_Study material_:
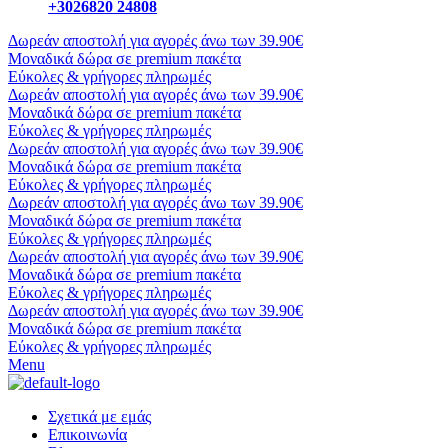
+3026820 24808
Δωρεάν αποστολή για αγορές άνω των 39.90€
Μοναδικά δώρα σε premium πακέτα
Εύκολες & γρήγορες πληρωμές
Δωρεάν αποστολή για αγορές άνω των 39.90€
Μοναδικά δώρα σε premium πακέτα
Εύκολες & γρήγορες πληρωμές
Δωρεάν αποστολή για αγορές άνω των 39.90€
Μοναδικά δώρα σε premium πακέτα
Εύκολες & γρήγορες πληρωμές
Δωρεάν αποστολή για αγορές άνω των 39.90€
Μοναδικά δώρα σε premium πακέτα
Εύκολες & γρήγορες πληρωμές
Δωρεάν αποστολή για αγορές άνω των 39.90€
Μοναδικά δώρα σε premium πακέτα
Εύκολες & γρήγορες πληρωμές
Δωρεάν αποστολή για αγορές άνω των 39.90€
Μοναδικά δώρα σε premium πακέτα
Εύκολες & γρήγορες πληρωμές
Menu
Σχετικά με εμάς
Επικοινωνία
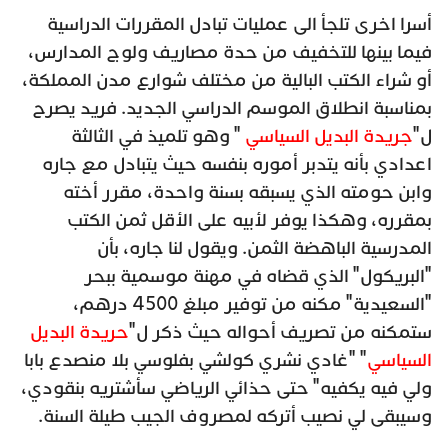
أسرا اخرى تلجأ الى عمليات تبادل المقررات الدراسية
فيما بينها للتخفيف من حدة مصاريف ولوج المدارس،
أو شراء الكتب البالية من مختلف شوارع مدن المملكة،
بمناسبة انطلاق الموسم الدراسي الجديد. فريد يصرح
ل"
جريدة البديل السياسي
" وهو تلميذ في الثالثة
اعدادي بأنه يتدبر أموره بنفسه حيث يتبادل مع جاره
وابن حومته الذي يسبقه بسنة واحدة، مقرر أخته
بمقرره، وهكذا يوفر لأبيه على الأقل ثمن الكتب
المدرسية الباهضة الثمن. ويقول لنا جاره، بأن
"البريكول" الذي قضاه في مهنة موسمية ببحر
"السعيدية" مكنه من توفير مبلغ 4500 درهم،
ستمكنه من تصريف أحواله حيث ذكر ل"
حريدة البديل
السياسي
" "غادي نشري كولشي بفلوسي بلا منصدع بابا
ولي فيه يكفيه" حتى حذائي الرياضي سأشتريه بنقودي،
وسيبقى لي نصيب أتركه لمصروف الجيب طيلة السنة.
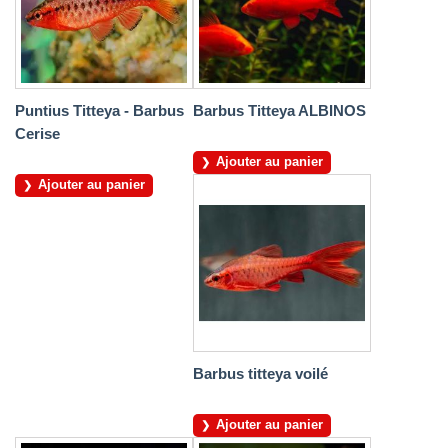
Puntius Titteya - Barbus
Barbus Titteya ALBINOS
Cerise
Ajouter au panier
Ajouter au panier
Barbus titteya voilé
Ajouter au panier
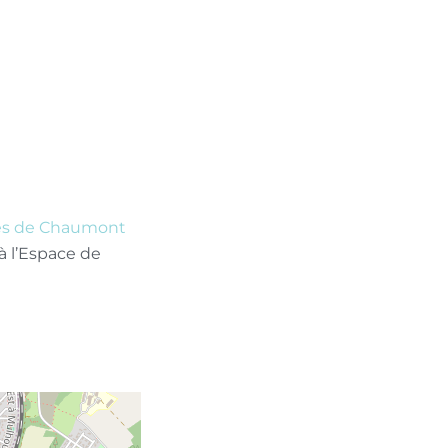
res de Chaumont
 à l’Espace de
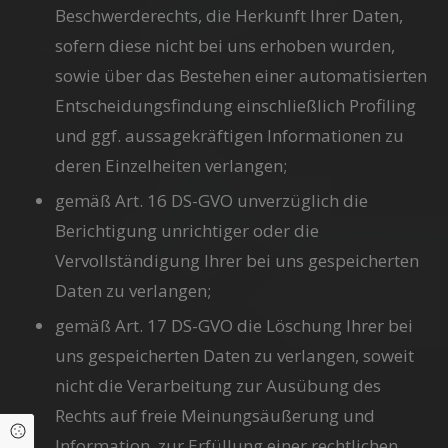
Beschwerderechts, die Herkunft Ihrer Daten,
sofern diese nicht bei uns erhoben wurden,
sowie über das Bestehen einer automatisierten
Entscheidungsfindung einschließlich Profiling
und ggf. aussagekräftigen Informationen zu
deren Einzelheiten verlangen;
gemäß Art. 16 DS-GVO unverzüglich die
Berichtigung unrichtiger oder die
Vervollständigung Ihrer bei uns gespeicherten
Daten zu verlangen;
gemäß Art. 17 DS-GVO die Löschung Ihrer bei
uns gespeicherten Daten zu verlangen, soweit
nicht die Verarbeitung zur Ausübung des
Rechts auf freie Meinungsäußerung und
Cookie Einstellungen
Information, zur Erfüllung einer rechtlichen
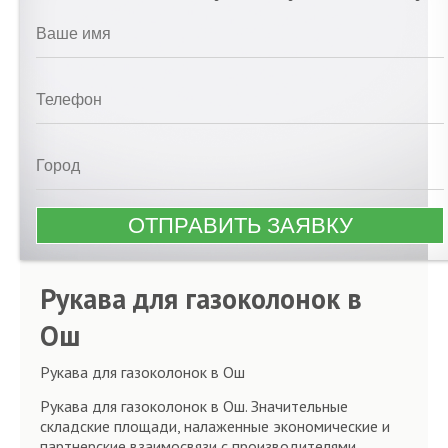
Рукава для газоколонок в
Ош
Рукава для газоколонок в Ош
Рукава для газоколонок в Ош. Значительные
складские площади, налаженные экономические и
партнерские взаимосвязи с производителями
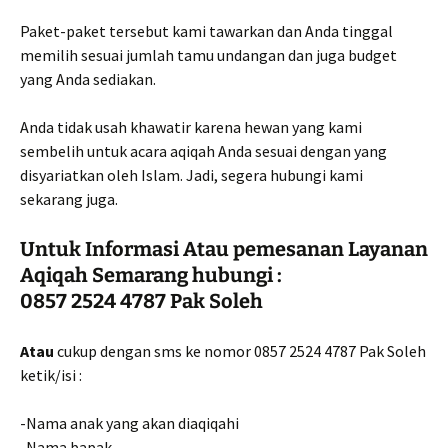
Paket-paket tersebut kami tawarkan dan Anda tinggal
memilih sesuai jumlah tamu undangan dan juga budget
yang Anda sediakan.
Anda tidak usah khawatir karena hewan yang kami
sembelih untuk acara aqiqah Anda sesuai dengan yang
disyariatkan oleh Islam. Jadi, segera hubungi kami
sekarang juga.
Untuk Informasi Atau pemesanan
Layanan
Aqiqah Semarang
hubungi :
0857 2524 4787 Pak Soleh
Atau
cukup dengan sms ke nomor 0857 2524 4787 Pak Soleh
ketik/isi :
-Nama anak yang akan diaqiqahi
-Nama bapak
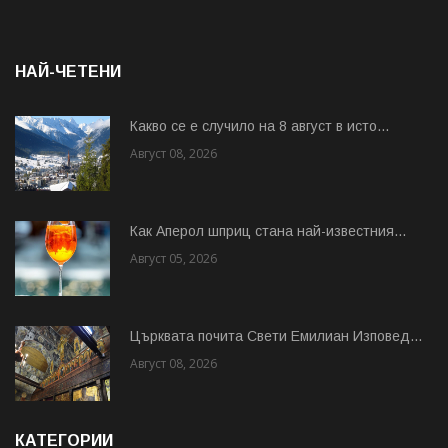
НАЙ-ЧЕТЕНИ
Какво се е случило на 8 август в исто...
Август 08, 2026
Как Аперол шприц стана най-известния...
Август 05, 2026
Църквата почита Свeти Емилиан Изповед...
Август 08, 2026
КАТЕГОРИИ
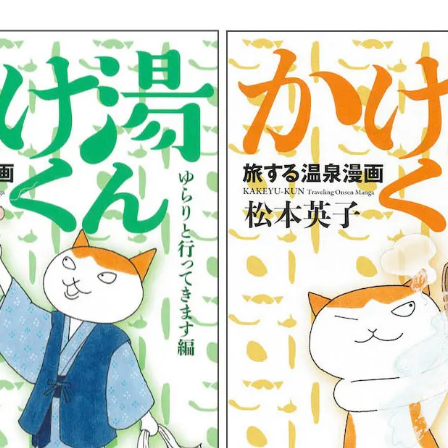
い
ね
！
数
を
読
み
込
み
中
で
す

_Task item_:
The expected output is every record above, copied exactly, without pictures.

_Solution_:
+3026820 24808
Δωρεάν αποστολή για αγορές άνω των 39.90€
Μοναδικά δώρα σε premium πακέτα
Εύκολες & γρήγορες πληρωμές
Δωρεάν αποστολή για αγορές άνω των 39.90€
Μοναδικά δώρα σε premium πακέτα
Εύκολες & γρήγορες πληρωμές
Δωρεάν αποστολή για αγορές άνω των 39.90€
Μοναδικά δώρα σε premium πακέτα
Εύκολες & γρήγορες πληρωμές
Δωρεάν αποστολή για αγορές άνω των 39.90€
Μοναδικά δώρα σε premium πακέτα
Εύκολες & γρήγορες πληρωμές
Δωρεάν αποστολή για αγορές άνω των 39.90€
Μοναδικά δώρα σε premium πακέτα
Εύκολες & γρήγορες πληρωμές
Δωρεάν αποστολή για αγορές άνω των 39.90€
Μοναδικά δώρα σε premium πακέτα
Εύκολες & γρήγορες πληρωμές
Menu
Σχετικά με εμάς
Επικοινωνία
أسرا اخرى تلجأ الى عمليات تبادل المقررات الدراسية
فيما بينها للتخفيف من حدة مصاريف ولوج المدارس،
أو شراء الكتب البالية من مختلف شوارع مدن المملكة،
بمناسبة انطلاق الموسم الدراسي الجديد. فريد يصرح
ل"
جريدة البديل السياسي
" وهو تلميذ في الثالثة
اعدادي بأنه يتدبر أموره بنفسه حيث يتبادل مع جاره
وابن حومته الذي يسبقه بسنة واحدة، مقرر أخته
بمقرره، وهكذا يوفر لأبيه على الأقل ثمن الكتب
المدرسية الباهضة الثمن. ويقول لنا جاره، بأن
"البريكول" الذي قضاه في مهنة موسمية ببحر
"السعيدية" مكنه من توفير مبلغ 4500 درهم،
ستمكنه من تصريف أحواله حيث ذكر ل"
حريدة البديل
السياسي
" "غادي نشري كولشي بفلوسي بلا منصدع بابا
ولي فيه يكفيه" حتى حذائي الرياضي سأشتريه بنقودي،
وسيبقى لي نصيب أتركه لمصروف الجيب طيلة السنة.
Puntius Titteya - Barbus
Barbus Titteya ALBINOS
Cerise
Ajouter au panier
Ajouter au panier
Barbus titteya voilé
Ajouter au panier
res de Chaumont
 à l’Espace de
Beschwerderechts, die Herkunft Ihrer Daten,
sofern diese nicht bei uns erhoben wurden,
sowie über das Bestehen einer automatisierten
Entscheidungsfindung einschließlich Profiling
und ggf. aussagekräftigen Informationen zu
deren Einzelheiten verlangen;
gemäß Art. 16 DS-GVO unverzüglich die
Berichtigung unrichtiger oder die
Vervollständigung Ihrer bei uns gespeicherten
Daten zu verlangen;
gemäß Art. 17 DS-GVO die Löschung Ihrer bei
uns gespeicherten Daten zu verlangen, soweit
nicht die Verarbeitung zur Ausübung des
Rechts auf freie Meinungsäußerung und
Cookie Einstellungen
Information, zur Erfüllung einer rechtlichen
Рукава для газоколонок в
Ош
Рукава для газоколонок в Ош
Рукава для газоколонок в Ош. Значительные
складские площади, налаженные экономические и
партнерские взаимосвязи с производителями
Paket-paket tersebut kami tawarkan dan Anda tinggal
memilih sesuai jumlah tamu undangan dan juga budget
yang Anda sediakan.
Anda tidak usah khawatir karena hewan yang kami
sembelih untuk acara aqiqah Anda sesuai dengan yang
disyariatkan oleh Islam. Jadi, segera hubungi kami
sekarang juga.
Untuk Informasi Atau pemesanan
Layanan
Aqiqah Semarang
hubungi :
0857 2524 4787 Pak Soleh
Atau
cukup dengan sms ke nomor 0857 2524 4787 Pak Soleh
ketik/isi :
-Nama anak yang akan diaqiqahi
-Nama bapak
НАЙ-ЧЕТЕНИ
Какво се е случило на 8 август в исто...
Август 08, 2026
Как Аперол шприц стана най-известния...
Август 05, 2026
Църквата почита Свeти Емилиан Изповед...
Август 08, 2026
КАТЕГОРИИ
い
ね
！
数
を
読
み
込
み
中
で
す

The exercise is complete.